Biofilms- aggregates of material in which bacteria are encased and grow– are relevant structures to fields such as medicine and dentistry, as I mentioned in episode 1. However, when I discussed them back in October 2020, I specifically mentioned their relevance to disease. So, today I thought I’d elaborate a bit and discuss a specific example that is at the forefront of modern research. Specifically, we’re going to talk about Alzheimer’s.

This connection between biofilms and Alzheimer’s is made in a 2020 review paper published in the Clinical Microbiology Newsletter. Although there are other ways of phrasing it, I thought it would be easiest to describe the theory in sequence, starting with infection and ending with the symptoms of Alzheimer’s itself.

So, what happens after biofilm-capable bacteria invade the bloodstream? Bacteria in the mouth have the capacity to form biofilms- to the great frustration of dentists everywhere. It is possible that biofilm fragments of around 100 to 1000 cells, complete with extracellular matrix, can become dislodged, enter the bloodstream and become coated with immune system components. Ordinarily, liver cells called ‘Kupffer cells’- which are capable of phagocytosis- are able to deal with these ‘proto-biofilms’ once they reach the liver. However, if a fragment has all the protective abilities of a biofilm, these Kupffer cells might not be able to digest them. In this case, the fragments can end up in the arterial system. As the aorta pumps oxygenated blood from the heart to the rest of the body, you can imagine that this is a problem.

And this is where genetics and other host factors come into the equation. Ideally speaking, the blood-brain barrier (BBB) should not be permeable enough for these fragments to enter into the brain. However, if the immune system of the host is impaired for whatever reason, such as in the case of diabetes or as a result of normal aging, these biofilm fragments might be able to enter the brain.

This becomes a problem if the biofilm is able to establish itself on the tissues of the brain. In order to obtain nutrients and prevent the host healing, the biofilm provokes constant inflammation, as evidenced by two to three orders of magnitude more interleukins and far more neutrophil immune cells than you would expect. In essence, the biofilm hijacks the immune system to create this inflammation.

There are different host reactions to this chronic inflammation, but the most relevant for our purposes is the formation of amyloid- the formation of large aggregates of amyloid protein in the extracellular space. These amyloid plaques are then supposed to be responsible for the so-called ‘tauopathies’ which are classically associated with the pathology of Alzheimer’s.

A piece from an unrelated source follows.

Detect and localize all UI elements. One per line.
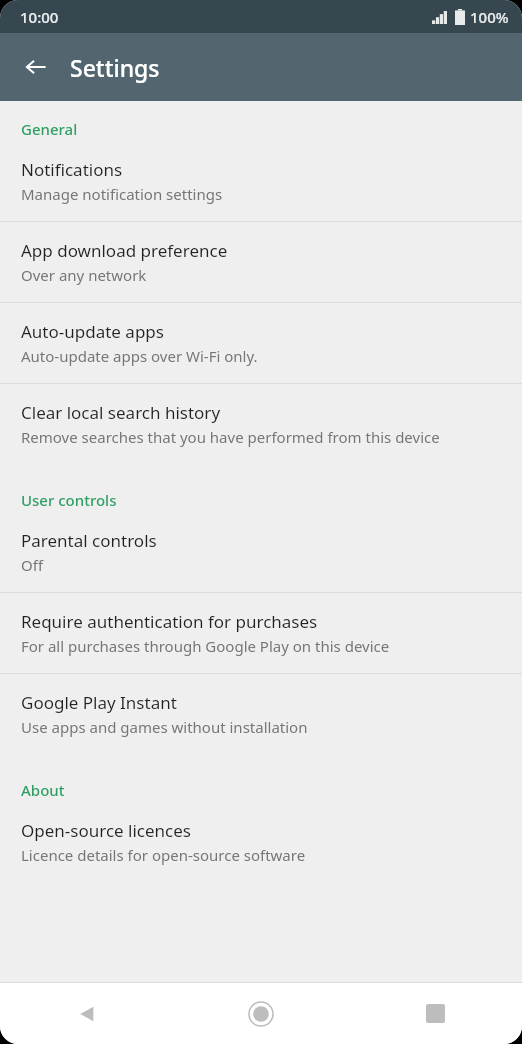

Now, it’s important to realise that there is no consensus about what causes Alzheimer’s. For all we know, the biofilm-involved mechanism might not be the ultimate cause. As I highlighted with the possibility that amyloid plaques causing tauopathies, all of these factors may even connected. There are two other factors that have been suggested which I am going to cover in separate posts- a microtubule-binding protein known as tau we mentioned just now (discussed in Part 2) and the possible role of microbiome dysbiosis (in Part 3).